# Burl Characteristics



## Mike1950 (Aug 10, 2014)

A while ago I was talking about rays and eyes in burls and how they usually work together. I said when I cut one that was a good example I would show it. Really wild ray/curl/color piece of claro walnut burl. Very compartmentalized eyes with lots color. wild either way you use it!! This burl occurs right at and below the graft.



 

sprayed with water



 



 

sprayed

Reactions: Like 1 | EyeCandy! 12 | Funny 1


----------



## SENC (Aug 10, 2014)

That is REALLY nice!

Reactions: Thank You! 1 | Agree 1


----------



## davduckman2010 (Aug 10, 2014)

way cool mike love those rays

Reactions: Thank You! 1


----------



## GeauxGameCalls (Aug 10, 2014)

Wow! Love the eyes!

Reactions: Thank You! 1


----------



## manbuckwal (Aug 10, 2014)

Pretty Walnut ! Awesome eye concentration and great color variation !

Reactions: Thank You! 1


----------



## Foot Patrol (Aug 10, 2014)

pretty!!!!

Reactions: Thank You! 1


----------



## Treecycle Hardwoods (Aug 11, 2014)

That is a fine example thanks for sharing!
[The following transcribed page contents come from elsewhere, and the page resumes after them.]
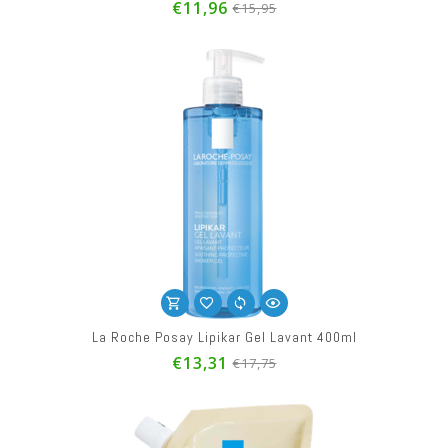
€11,96
€15,95
La Roche Posay Lipikar Gel Lavant 400ml
€13,31
€17,75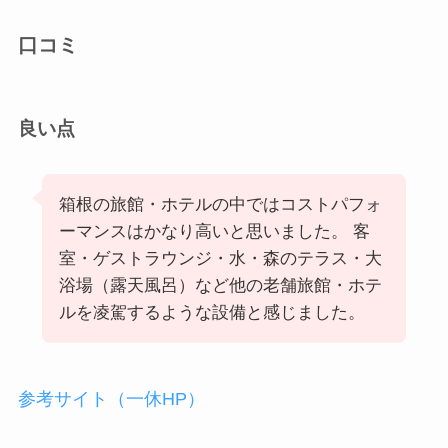
口コミ
良い点
箱根の旅館・ホテルの中ではコストパフォ
ーマンスはかなり高いと思いました。 客
室・ゲストラウンジ・水・森のテラス・大
浴場（露天風呂）など他の老舗旅館・ホテ
ルを凌駕するような設備と感じました。
参考サイト（一休HP）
Reactions: Thank You! 1 | Agree 1


----------



## SENC (Aug 11, 2014)

Treecycle Hardwoods said:


> That is a fine example thanks for sharing!


I still don't get it. I think I need to see it in person.

Reactions: Thank You! 1


----------



## Mike1950 (Aug 11, 2014)

SENC said:


> I still don't get it. I think I need to see it in person.




Maybe we should get @Tclem to explain it to you.......

Reactions: Funny 3


----------



## Tclem (Aug 11, 2014)

Mike1950 said:


> Maybe we should get @Tclem to explain it to you.......


He's from North Carolina. Even "childproof" bottle confuse him

Reactions: Funny 3


----------



## phinds (Aug 11, 2014)

VERY nice display ... thanks for posting both views.

Reactions: Thank You! 1


----------



## Mike1950 (Aug 11, 2014)

phinds said:


> VERY nice display ... thanks for posting both views.




You are very welcome- should have sanded them though.


----------



## phinds (Aug 11, 2014)

Mike1950 said:


> You are very welcome- should have sanded them though.


 
Well, it matters a lot less on burls because the end grain characteristics don't help ID wood in burls the way they do in regular wood 'cause the burls are all messed up (OR ... you can look at it as the regular wood being just bland )

Reactions: Agree 1


----------